Lovely vape mail @johan !

Lol - I recall a few months back - when you guys were talking about hunting down this tap - and I asked very ignorantly, what the heck are you talking about. So you found it Johan. May you be tapping your way to vaping thread Nirvana!

Reactions: Like 1


----------



## Dr Evil (9/4/14)

johan said:


> No its M7 x 0.5mm pitch taps for 510 connector threading



What exactly do you do with those @johan

Sent from my S4 LTE using my finger


----------



## johan (9/4/14)

@Dr Evil you can use it to tap 510 connectors into stands, 510 holders and re-thread worn out 510 connectors on mods etc.

Reactions: Like 1


----------



## Dr Evil (9/4/14)

johan said:


> @Dr Evil you can use it to tap 510 connectors into stands, 510 holders and re-thread worn out 510 connectors on mods etc.


Interesting, thanks for the explanation @johan

Sent from my S4 LTE using my finger

Reactions: Like 1


----------



## Andre (9/4/14)

Sounds useful, now I want one, please.
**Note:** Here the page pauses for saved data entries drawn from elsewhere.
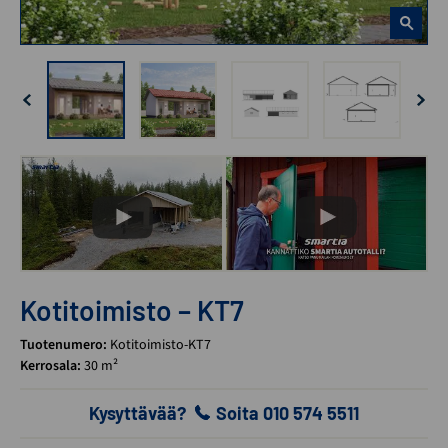
Kotitoimisto – KT7
Tuotenumero:
Kotitoimisto-KT7
Kerrosala:
30 m²
Kysyttävää?
Soita 010 574 5511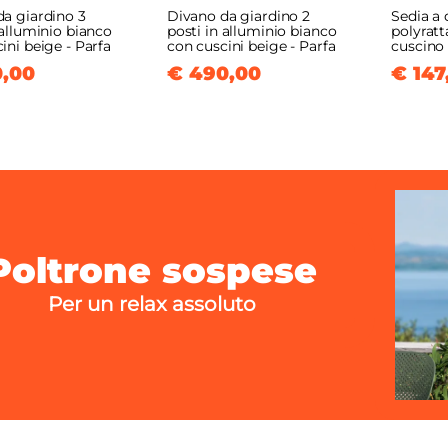
a giardino 3
Divano da giardino 2
Sedia a 
 alluminio bianco
posti in alluminio bianco
polyratt
ini beige - Parfa
con cuscini beige - Parfa
cuscino 
,00
€ 490,00
€ 147
Poltrone sospese
Per un relax assoluto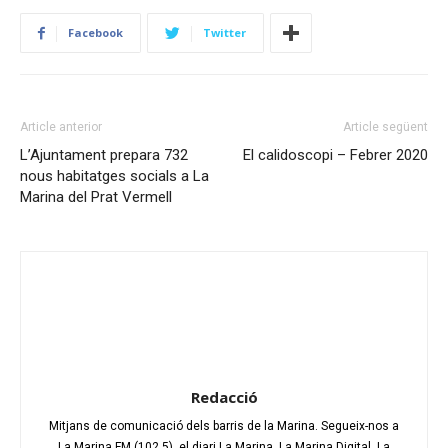
Facebook
Twitter
Article anterior
Article següent
L’Ajuntament prepara 732
El calidoscopi – Febrer 2020
nous habitatges socials a La
Marina del Prat Vermell
Redacció
Mitjans de comunicació dels barris de la Marina. Segueix-nos a
La Marina FM (102.5), el diari La Marina, La Marina Digital, La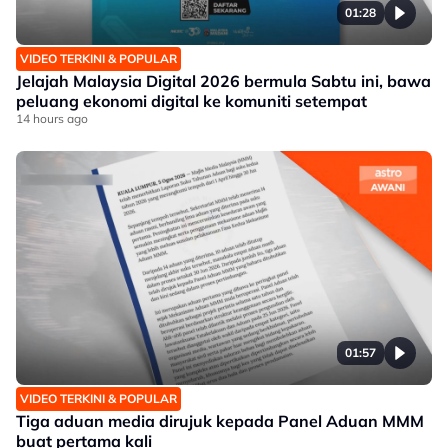
01:28
VIDEO TERKINI & POPULAR
Jelajah Malaysia Digital 2026 bermula Sabtu ini, bawa
peluang ekonomi digital ke komuniti setempat
14 hours ago
01:57
VIDEO TERKINI & POPULAR
Tiga aduan media dirujuk kepada Panel Aduan MMM
buat pertama kali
BTW, great vape mail.


----------



## devdev (9/4/14)

OOoooooooh, another thing I want and may likely never ever need!

If there is one spare @johan I will take a tap off your hands. Never actually used one though, so may need assistance from the forum


----------



## ET (9/4/14)

yup price dependant i might want/need one also 

oooh just remembered, which of the three types of tap are those?


----------



## johan (10/4/14)

denizenx said:


> yup price dependant i might want/need one also
> 
> oooh just remembered, which of the three types of tap are those?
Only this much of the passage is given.